Task to carry out: Comb through the entries for "accueillir" and pull out each line that holds it.

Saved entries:

::::::::::

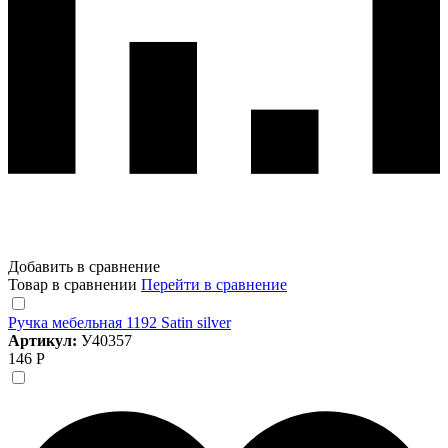
Добавить в сравнение
Товар в сравнении
Перейти в сравнение
Ручка мебельная 1192 Satin silver
Артикул:
У40357
146 Р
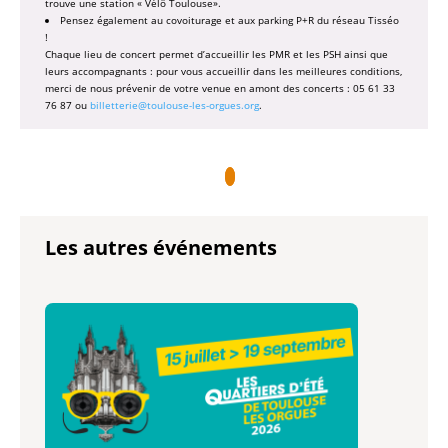
trouve une station « Vélô Toulouse».
Pensez également au covoiturage et aux parking P+R du réseau Tisséo
!
Chaque lieu de concert permet d’accueillir les PMR et les PSH ainsi que
leurs accompagnants : pour vous accueillir dans les meilleures conditions,
merci de nous prévenir de votre venue en amont des concerts : 05 61 33
76 87 ou
billetterie@toulouse-les-orgues.org
.
Les autres événements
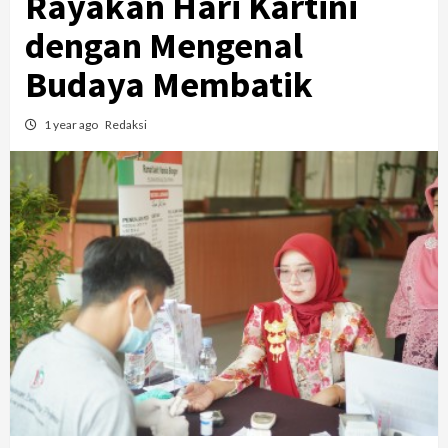
Rayakan Hari Kartini
dengan Mengenal
Budaya Membatik
1 year ago
Redaksi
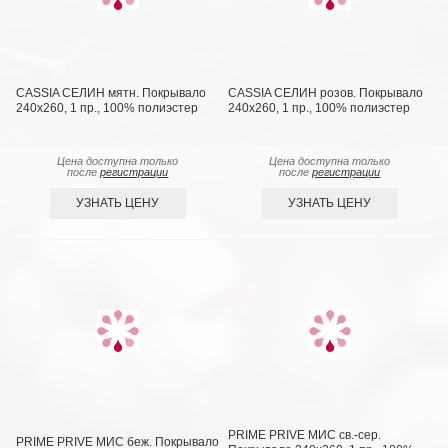
CASSIA СЕЛИН мятн. Покрывало
CASSIA СЕЛИН розов. Покрывало
240х260, 1 пр., 100% полиэстер
240х260, 1 пр., 100% полиэстер
Цена доступна только
Цена доступна только
после
регистрации
после
регистрации
УЗНАТЬ ЦЕНУ
УЗНАТЬ ЦЕНУ
PRIME PRIVE МИС св.-сер.
PRIME PRIVE МИС беж. Покрывало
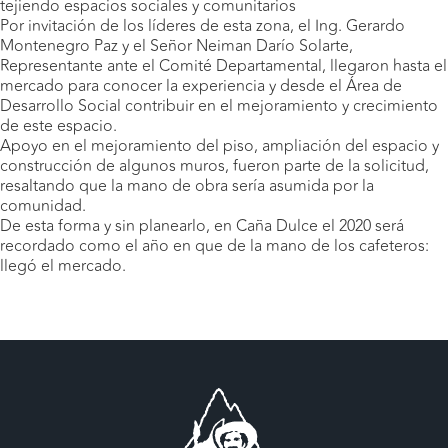
tejiendo espacios sociales y comunitarios
Por invitación de los líderes de esta zona, el Ing. Gerardo
Montenegro Paz y el Señor Neiman Darío Solarte,
Representante ante el Comité Departamental, llegaron hasta el
mercado para conocer la experiencia y desde el Área de
Desarrollo Social contribuir en el mejoramiento y crecimiento
de este espacio.
Apoyo en el mejoramiento del piso, ampliación del espacio y
construcción de algunos muros, fueron parte de la solicitud,
resaltando que la mano de obra sería asumida por la
comunidad.
De esta forma y sin planearlo, en Caña Dulce el 2020 será
recordado como el año en que de la mano de los cafeteros:
llegó el mercado.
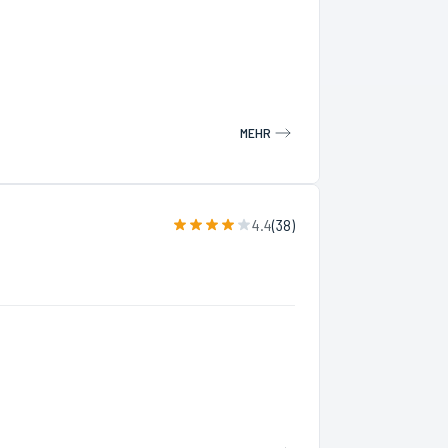
MEHR
4.4
(
38
)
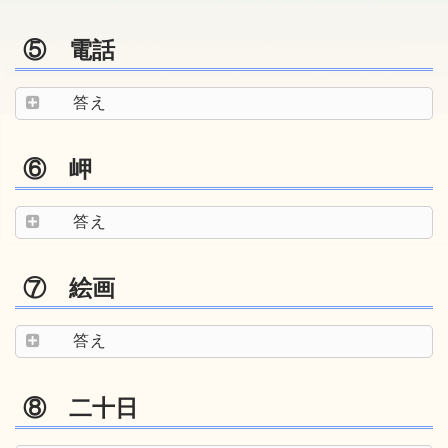
⑤ 電話
答え
⑥ 岬
答え
⑦ 絵画
答え
⑧ 二十日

::::::::::

Your response:
Chaque lieu de concert permet d’accueillir les PMR et les PSH ainsi que
leurs accompagnants : pour vous accueillir dans les meilleures conditions,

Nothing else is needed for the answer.